In the material below, transcribe every line from the first through the line holding "Image resolution: width=1556", exactly, and stop after that line.

:: The data ::
*** Begin section ***

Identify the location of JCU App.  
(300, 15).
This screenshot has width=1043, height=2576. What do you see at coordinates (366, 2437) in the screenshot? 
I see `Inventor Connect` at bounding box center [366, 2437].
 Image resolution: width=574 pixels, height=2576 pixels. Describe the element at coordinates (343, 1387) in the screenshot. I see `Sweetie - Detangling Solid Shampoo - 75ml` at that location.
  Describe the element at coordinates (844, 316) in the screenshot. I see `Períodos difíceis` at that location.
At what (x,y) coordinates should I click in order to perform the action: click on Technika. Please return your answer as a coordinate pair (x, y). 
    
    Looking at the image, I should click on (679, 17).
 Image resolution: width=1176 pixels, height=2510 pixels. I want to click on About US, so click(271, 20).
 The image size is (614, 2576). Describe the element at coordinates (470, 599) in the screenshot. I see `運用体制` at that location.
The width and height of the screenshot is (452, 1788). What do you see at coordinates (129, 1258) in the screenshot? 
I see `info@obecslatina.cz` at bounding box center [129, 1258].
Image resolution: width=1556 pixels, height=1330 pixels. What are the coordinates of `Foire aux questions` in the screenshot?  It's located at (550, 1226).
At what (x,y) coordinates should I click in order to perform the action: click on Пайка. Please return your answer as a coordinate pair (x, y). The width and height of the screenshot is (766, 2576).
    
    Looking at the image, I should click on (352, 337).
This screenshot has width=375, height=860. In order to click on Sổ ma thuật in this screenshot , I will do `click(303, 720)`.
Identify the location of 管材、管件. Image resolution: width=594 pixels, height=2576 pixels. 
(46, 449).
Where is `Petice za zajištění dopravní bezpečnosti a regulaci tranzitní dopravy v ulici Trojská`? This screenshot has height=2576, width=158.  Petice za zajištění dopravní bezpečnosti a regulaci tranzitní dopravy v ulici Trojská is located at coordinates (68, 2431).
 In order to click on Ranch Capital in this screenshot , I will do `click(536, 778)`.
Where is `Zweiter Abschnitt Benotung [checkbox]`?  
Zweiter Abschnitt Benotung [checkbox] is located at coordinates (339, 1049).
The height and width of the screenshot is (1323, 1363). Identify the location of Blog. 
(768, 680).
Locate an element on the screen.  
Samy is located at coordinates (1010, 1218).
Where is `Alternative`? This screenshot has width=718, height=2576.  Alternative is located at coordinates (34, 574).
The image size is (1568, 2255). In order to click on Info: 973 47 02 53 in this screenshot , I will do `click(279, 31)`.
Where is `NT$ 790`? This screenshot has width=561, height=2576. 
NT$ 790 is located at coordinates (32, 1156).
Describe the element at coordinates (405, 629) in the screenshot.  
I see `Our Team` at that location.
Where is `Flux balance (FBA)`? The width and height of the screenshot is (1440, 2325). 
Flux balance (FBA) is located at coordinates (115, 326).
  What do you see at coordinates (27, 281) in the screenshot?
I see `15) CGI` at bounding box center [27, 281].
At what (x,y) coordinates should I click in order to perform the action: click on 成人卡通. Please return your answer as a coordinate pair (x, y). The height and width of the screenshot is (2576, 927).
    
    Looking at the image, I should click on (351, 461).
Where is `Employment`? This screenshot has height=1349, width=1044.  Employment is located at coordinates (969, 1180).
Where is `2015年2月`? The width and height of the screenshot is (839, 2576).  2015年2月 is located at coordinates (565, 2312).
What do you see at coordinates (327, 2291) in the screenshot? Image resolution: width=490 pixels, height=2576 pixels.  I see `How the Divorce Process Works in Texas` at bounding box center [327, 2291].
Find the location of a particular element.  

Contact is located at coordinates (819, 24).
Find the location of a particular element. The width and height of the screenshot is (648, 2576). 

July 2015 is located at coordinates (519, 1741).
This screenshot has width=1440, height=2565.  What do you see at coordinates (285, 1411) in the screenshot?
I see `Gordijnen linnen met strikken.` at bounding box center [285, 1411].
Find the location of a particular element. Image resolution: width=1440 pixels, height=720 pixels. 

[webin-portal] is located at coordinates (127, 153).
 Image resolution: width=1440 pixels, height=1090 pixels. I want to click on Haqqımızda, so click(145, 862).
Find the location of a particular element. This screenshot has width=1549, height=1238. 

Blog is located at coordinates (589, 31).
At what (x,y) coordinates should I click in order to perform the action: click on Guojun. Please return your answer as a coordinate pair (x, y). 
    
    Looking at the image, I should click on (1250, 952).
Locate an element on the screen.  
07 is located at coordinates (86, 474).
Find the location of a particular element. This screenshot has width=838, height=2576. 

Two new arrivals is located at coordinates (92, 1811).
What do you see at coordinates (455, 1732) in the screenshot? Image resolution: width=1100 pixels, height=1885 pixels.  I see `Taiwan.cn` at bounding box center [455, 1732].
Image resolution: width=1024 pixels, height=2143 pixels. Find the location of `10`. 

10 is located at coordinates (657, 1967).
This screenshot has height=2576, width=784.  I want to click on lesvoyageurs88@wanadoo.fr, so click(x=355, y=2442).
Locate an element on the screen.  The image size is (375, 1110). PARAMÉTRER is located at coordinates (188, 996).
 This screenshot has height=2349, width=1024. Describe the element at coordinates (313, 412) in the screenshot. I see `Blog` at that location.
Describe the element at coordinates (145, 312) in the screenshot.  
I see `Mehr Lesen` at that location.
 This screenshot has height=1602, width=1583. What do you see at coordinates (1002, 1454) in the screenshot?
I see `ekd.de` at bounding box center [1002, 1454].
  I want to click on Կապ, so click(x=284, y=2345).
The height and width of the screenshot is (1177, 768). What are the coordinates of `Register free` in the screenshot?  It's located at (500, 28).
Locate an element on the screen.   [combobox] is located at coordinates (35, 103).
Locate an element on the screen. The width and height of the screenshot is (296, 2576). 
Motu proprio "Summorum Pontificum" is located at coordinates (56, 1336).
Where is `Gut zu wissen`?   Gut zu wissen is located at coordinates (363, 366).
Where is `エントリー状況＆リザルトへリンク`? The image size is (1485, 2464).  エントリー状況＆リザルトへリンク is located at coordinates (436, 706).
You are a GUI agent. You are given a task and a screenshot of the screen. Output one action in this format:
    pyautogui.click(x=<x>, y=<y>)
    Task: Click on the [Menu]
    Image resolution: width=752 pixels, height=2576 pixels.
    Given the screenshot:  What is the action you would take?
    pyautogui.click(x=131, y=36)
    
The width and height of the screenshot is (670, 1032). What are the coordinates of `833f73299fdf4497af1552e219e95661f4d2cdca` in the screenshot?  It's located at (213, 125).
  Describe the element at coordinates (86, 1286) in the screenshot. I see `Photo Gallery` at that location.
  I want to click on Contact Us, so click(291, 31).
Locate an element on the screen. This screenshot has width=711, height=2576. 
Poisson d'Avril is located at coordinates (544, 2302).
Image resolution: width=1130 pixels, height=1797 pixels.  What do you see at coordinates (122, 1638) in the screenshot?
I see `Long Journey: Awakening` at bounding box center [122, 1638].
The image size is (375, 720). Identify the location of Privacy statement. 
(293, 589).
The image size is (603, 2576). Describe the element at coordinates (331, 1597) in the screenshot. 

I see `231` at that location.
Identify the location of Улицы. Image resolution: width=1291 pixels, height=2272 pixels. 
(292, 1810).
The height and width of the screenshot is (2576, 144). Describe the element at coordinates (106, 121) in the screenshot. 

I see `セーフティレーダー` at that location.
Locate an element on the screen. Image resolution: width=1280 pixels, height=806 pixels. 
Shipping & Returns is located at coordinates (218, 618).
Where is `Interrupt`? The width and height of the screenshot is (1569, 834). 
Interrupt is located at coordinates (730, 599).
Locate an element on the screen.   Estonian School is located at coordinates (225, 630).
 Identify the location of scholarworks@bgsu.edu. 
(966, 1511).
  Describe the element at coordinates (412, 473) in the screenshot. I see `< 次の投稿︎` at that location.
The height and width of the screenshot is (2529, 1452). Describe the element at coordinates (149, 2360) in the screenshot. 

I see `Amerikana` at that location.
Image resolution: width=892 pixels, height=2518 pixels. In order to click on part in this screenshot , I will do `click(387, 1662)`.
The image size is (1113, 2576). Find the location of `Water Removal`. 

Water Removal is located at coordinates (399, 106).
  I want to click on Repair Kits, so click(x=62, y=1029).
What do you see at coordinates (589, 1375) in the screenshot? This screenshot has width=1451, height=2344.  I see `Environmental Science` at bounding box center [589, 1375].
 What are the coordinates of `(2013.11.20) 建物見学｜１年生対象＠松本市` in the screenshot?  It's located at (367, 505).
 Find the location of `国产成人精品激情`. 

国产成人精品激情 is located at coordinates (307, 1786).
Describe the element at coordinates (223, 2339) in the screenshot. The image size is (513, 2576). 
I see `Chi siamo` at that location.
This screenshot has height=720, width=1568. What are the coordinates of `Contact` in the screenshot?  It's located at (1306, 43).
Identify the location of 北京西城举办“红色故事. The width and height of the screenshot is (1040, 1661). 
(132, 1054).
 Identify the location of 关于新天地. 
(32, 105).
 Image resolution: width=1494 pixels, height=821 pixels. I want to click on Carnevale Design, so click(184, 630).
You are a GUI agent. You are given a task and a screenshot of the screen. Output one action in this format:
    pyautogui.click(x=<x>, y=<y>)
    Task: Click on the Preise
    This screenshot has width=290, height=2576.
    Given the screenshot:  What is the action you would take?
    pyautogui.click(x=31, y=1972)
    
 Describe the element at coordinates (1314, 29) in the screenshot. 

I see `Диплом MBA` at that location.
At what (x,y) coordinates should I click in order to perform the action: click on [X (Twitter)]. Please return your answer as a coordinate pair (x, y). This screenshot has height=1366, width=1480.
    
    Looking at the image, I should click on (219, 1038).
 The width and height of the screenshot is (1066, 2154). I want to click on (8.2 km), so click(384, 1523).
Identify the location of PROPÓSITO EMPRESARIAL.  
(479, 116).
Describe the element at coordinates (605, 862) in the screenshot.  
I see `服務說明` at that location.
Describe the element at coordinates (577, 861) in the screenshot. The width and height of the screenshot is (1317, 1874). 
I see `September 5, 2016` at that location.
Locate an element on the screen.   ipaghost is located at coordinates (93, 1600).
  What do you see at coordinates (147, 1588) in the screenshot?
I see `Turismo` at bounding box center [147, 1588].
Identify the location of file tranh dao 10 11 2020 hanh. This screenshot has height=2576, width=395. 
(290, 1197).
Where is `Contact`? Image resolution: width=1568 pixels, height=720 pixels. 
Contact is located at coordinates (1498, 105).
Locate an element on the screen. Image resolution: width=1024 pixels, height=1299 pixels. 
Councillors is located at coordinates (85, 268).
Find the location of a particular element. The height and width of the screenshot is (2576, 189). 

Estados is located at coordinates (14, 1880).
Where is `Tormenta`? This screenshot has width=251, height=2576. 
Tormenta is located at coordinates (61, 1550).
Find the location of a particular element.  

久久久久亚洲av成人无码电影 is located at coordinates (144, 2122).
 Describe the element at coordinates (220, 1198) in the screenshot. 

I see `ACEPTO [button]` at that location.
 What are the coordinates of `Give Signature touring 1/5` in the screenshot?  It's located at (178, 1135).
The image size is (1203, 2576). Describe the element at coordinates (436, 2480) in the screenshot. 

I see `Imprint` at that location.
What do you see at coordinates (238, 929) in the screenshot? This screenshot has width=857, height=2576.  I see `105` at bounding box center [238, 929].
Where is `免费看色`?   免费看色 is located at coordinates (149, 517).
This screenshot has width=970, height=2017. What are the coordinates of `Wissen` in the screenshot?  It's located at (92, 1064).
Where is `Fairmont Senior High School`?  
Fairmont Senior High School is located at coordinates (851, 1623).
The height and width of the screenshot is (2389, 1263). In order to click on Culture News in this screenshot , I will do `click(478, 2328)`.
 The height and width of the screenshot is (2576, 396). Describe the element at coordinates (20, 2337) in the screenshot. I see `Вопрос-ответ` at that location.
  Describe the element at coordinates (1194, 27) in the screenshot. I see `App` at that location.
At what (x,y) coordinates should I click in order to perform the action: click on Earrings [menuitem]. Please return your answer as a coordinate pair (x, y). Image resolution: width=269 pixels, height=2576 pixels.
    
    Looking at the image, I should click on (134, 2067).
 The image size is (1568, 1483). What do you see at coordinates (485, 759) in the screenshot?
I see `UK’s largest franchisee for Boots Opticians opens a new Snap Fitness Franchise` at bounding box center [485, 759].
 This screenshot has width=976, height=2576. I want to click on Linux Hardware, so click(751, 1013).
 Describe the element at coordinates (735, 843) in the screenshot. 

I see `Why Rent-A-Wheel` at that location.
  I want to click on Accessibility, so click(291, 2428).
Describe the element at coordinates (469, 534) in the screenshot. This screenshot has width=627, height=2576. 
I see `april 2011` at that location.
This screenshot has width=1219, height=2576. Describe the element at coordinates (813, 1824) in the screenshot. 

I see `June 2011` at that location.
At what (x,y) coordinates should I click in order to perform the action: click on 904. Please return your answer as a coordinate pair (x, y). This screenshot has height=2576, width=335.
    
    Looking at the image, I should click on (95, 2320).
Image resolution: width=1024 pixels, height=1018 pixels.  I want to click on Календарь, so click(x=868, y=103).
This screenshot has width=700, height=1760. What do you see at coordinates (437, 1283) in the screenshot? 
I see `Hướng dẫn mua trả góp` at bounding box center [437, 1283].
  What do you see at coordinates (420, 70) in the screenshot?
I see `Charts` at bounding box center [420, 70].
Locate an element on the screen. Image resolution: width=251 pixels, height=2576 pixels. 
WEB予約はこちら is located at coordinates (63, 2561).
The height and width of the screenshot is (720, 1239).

*** End section ***

:: Written response ::
Identify the location of JCU App.  
(300, 15).
This screenshot has width=1043, height=2576. What do you see at coordinates (366, 2437) in the screenshot? 
I see `Inventor Connect` at bounding box center [366, 2437].
 Image resolution: width=574 pixels, height=2576 pixels. Describe the element at coordinates (343, 1387) in the screenshot. I see `Sweetie - Detangling Solid Shampoo - 75ml` at that location.
  Describe the element at coordinates (844, 316) in the screenshot. I see `Períodos difíceis` at that location.
At what (x,y) coordinates should I click in order to perform the action: click on Technika. Please return your answer as a coordinate pair (x, y). 
    
    Looking at the image, I should click on (679, 17).
 Image resolution: width=1176 pixels, height=2510 pixels. I want to click on About US, so click(271, 20).
 The image size is (614, 2576). Describe the element at coordinates (470, 599) in the screenshot. I see `運用体制` at that location.
The width and height of the screenshot is (452, 1788). What do you see at coordinates (129, 1258) in the screenshot? 
I see `info@obecslatina.cz` at bounding box center [129, 1258].
Image resolution: width=1556 pixels, height=1330 pixels. What are the coordinates of `Foire aux questions` in the screenshot?  It's located at (550, 1226).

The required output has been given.